SUID, SGID and Sticky Bits are powerful special permissions that you can set for executable files and folders on Linux. We share the benefits ̵
They are already in use.
Building security into a multi-user operating system has several problems. Take, for example, the (apparent) basic concept of passwords. They must all be saved so that every time someone logs in, the system can compare the password that they type with the saved copy. Since passwords are the keys of the kingdom, they must of course be protected.
Under Linux, saved passwords are protected in two ways: they are encrypted and only someone with
root has access to the file containing the passwords. That may sound good, but it poses a dilemma: if only people with
root have access to saved passwords, how can those who don't have access change their passwords?
Increase your status  Usually, Linux commands and programs are executed with the same set of permissions as the person who starts the program. When
root executes the command
passwd to change a password, it is executed with the permissions of
root . That means that the command
passwd has free access to the saved passwords in the file
/ etc / shadow .
What would be ideal is a scheme in which everyone on the system maintains the
passwd program, but lets the
passwd program retain the elevated rights of
root . This would allow anyone to change her own password.
The above scenario is exactly what the Set User ID bit (
SUID ) does. It executes programs & commands with the permissions of the file owner, rather than the permissions of the person starting the program.
You are increasing the status of the program.
However, there is another problem. The person must be prevented from interfering with someone else's password. Linux includes the
SUID scheme that allows it to run applications with a number of temporarily borrowed permissions – but that's only half the security story.

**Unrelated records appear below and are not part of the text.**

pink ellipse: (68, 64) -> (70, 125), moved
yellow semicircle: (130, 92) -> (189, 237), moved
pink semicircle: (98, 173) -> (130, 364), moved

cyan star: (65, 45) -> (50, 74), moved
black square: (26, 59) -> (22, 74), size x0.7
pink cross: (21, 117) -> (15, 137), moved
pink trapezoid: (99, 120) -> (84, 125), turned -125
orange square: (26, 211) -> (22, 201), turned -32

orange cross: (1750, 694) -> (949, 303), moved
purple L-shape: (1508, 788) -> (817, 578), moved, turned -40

The operating mechanism that prevents someone from working with another person's password is contained in the program
passwd not the operating system and the SUID scheme.
Programs that run with elevated privileges can present security risks if they are not created with a "security by design" spirit. That means that security is the first thing you consider, and then you build on it. Do not write your program and then try to give it a layer of security.

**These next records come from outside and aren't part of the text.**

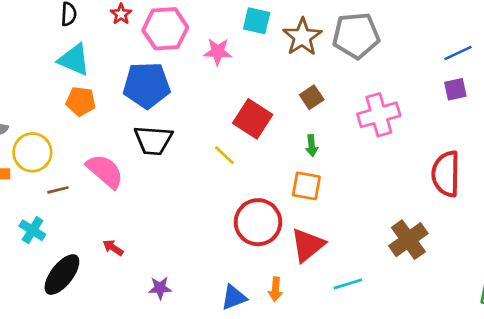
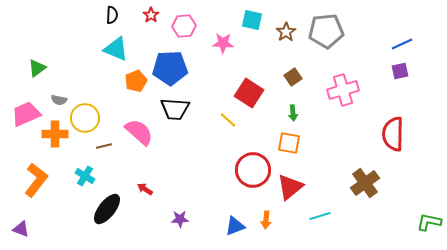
pink hexagon: (165, 29) -> (184, 26), size x0.7
brown star: (302, 37) -> (286, 32), size x0.7
orange pentagon: (81, 101) -> (136, 81), moved, turned -30

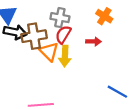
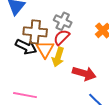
black arrow: (15, 32) -> (26, 47), moved
red arrow: (93, 41) -> (84, 73), moved, size x1.6

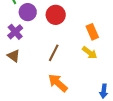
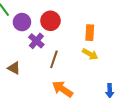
purple cross: (15, 32) -> (36, 41), moved
orange rectangle: (92, 32) -> (90, 33), turned 35

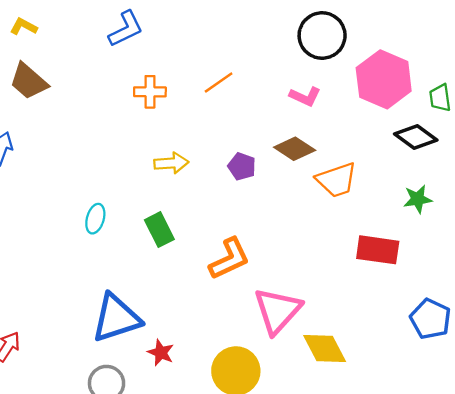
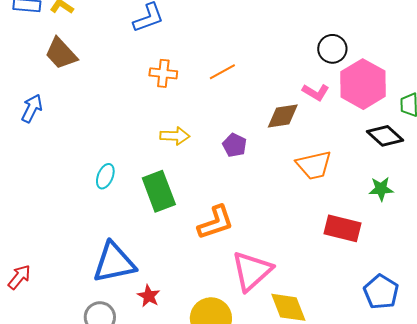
black circle: (322, 36) -> (332, 49), moved, size x0.7
pink L-shape: (305, 96) -> (316, 92), moved
brown diamond: (295, 149) -> (283, 116), moved, turned -48
green rectangle: (159, 230) -> (159, 191), size x1.4

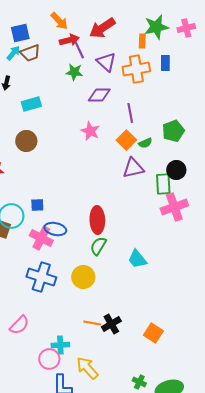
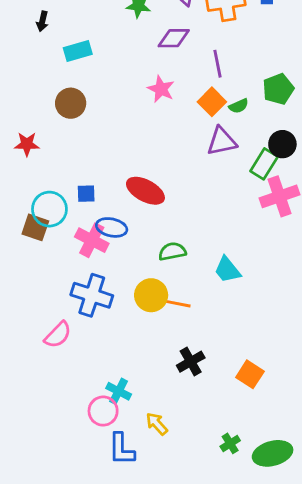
green rectangle: (163, 184) -> (264, 164), turned 35
red ellipse: (97, 220) -> (145, 191), moved, turned -60
green semicircle: (98, 246) -> (172, 251), turned 48
orange line: (92, 323) -> (178, 304), moved
pink semicircle: (19, 325) -> (58, 335), moved
cyan cross: (60, 345) -> (119, 391), turned 30
yellow arrow: (87, 368) -> (157, 424), size x0.7
green cross: (139, 382) -> (230, 443), turned 32

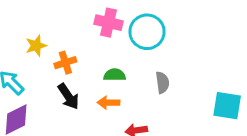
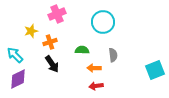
pink cross: (109, 23) -> (57, 14), moved, turned -36
orange arrow: (109, 103) -> (94, 68), moved
cyan square: (227, 106) -> (155, 70), turned -30

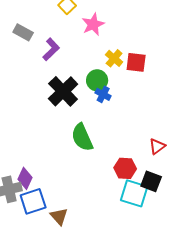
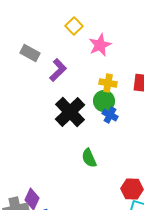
yellow cross: (114, 58) -> (108, 83), moved, turned -30
green semicircle: (82, 137) -> (89, 158), size x0.7

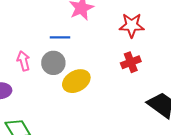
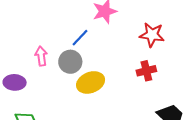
blue line: (60, 37) -> (80, 38), turned -54

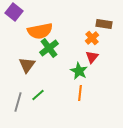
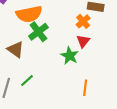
brown triangle: (27, 65) -> (16, 49), turned -30
orange line: (80, 93) -> (85, 88), moved

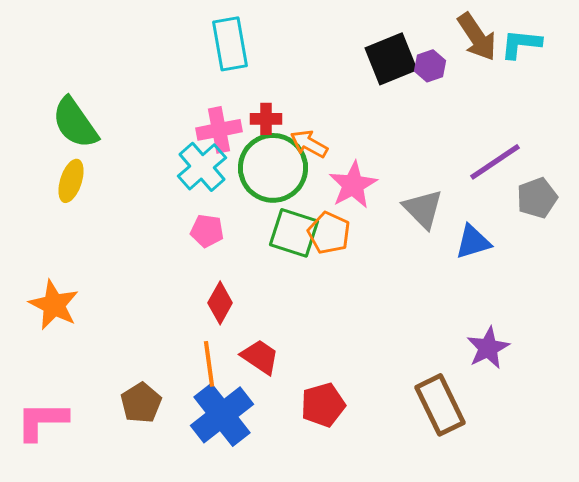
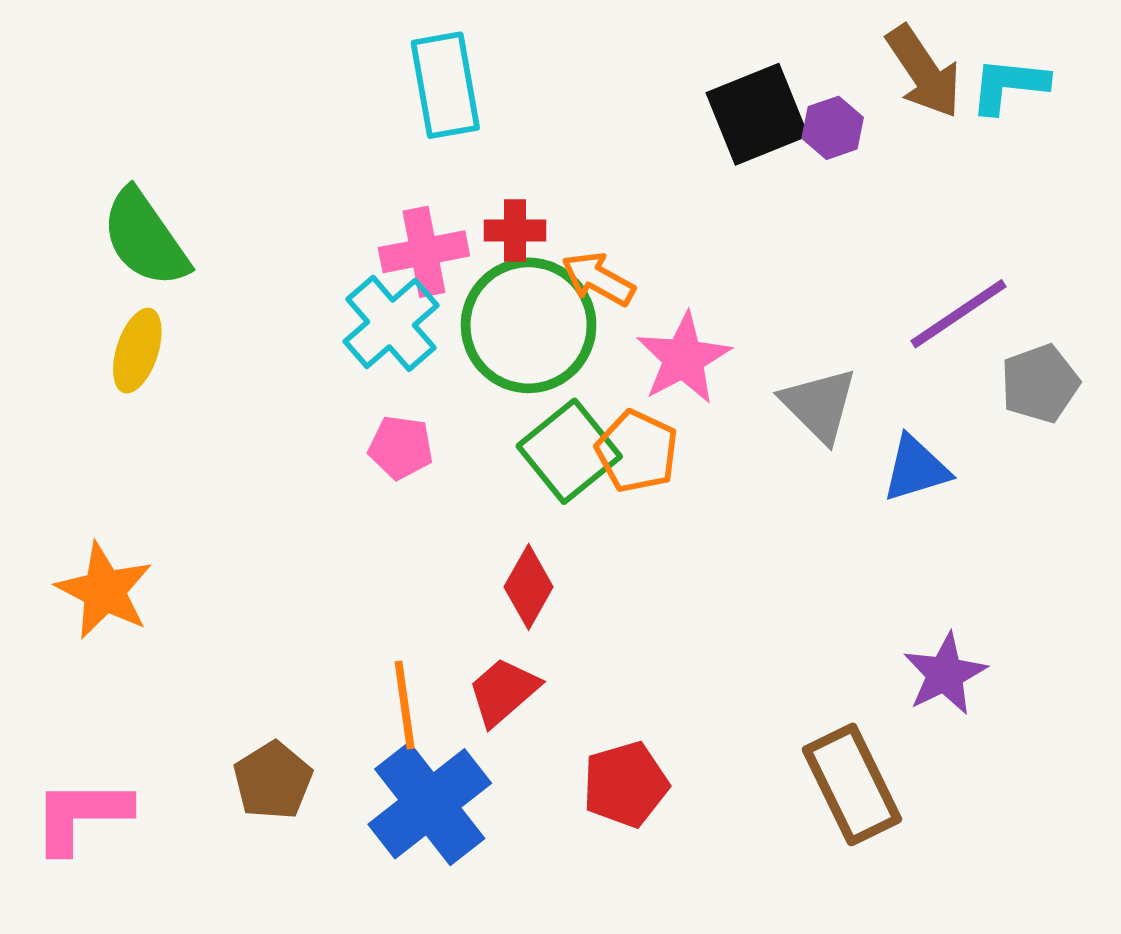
green square: (294, 233) -> (569, 451), turned 33
red diamond: (220, 303) -> (529, 587), moved
red trapezoid: (260, 357) -> (503, 691), turned -75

The biggest advantage of open source software is that you can look at the source code yourself or refer to trusted peer reviews. The source code of the program
passwd contains checks so that you can see if the person who runs the program is
root . Various options are allowed if someone
is root (or someone who uses
This is the code that detects whether someone is
The following is an example that has been taken into account. Because
root can change any password, the program does not have to deal with the checks it usually performs to see which passwords the person with permission has changed. So for
root it skips those checks and leaves the checking function.
With the Linux core commands and utilities, you can be confident that they have security embedded and that the code has been revised many times. Of course there is always the threat of unknown exploits. However, patches or updates appear quickly to fix newly identified vulnerabilities.
It is third-party software – especially non-source software – you must be extremely careful when using
SUID with. We don't say you shouldn't do it, but if you do, you want to make sure it doesn't expose your system to risks. You do not want to increase the rights of a program that will not control itself and the person running it correctly.
Linux commands that use SUID
The following are some Linux commands that use the SUID bit to give the command elevated privileges when executed by a regular user:
ls -l / bin / su
ls -l / bin / ping
ls -l / bin / mount
ls -l / bin / umount
ls -l / usr / bin / passwd
Note that the file names are highlighted in red, indicating that the SUID bit is set.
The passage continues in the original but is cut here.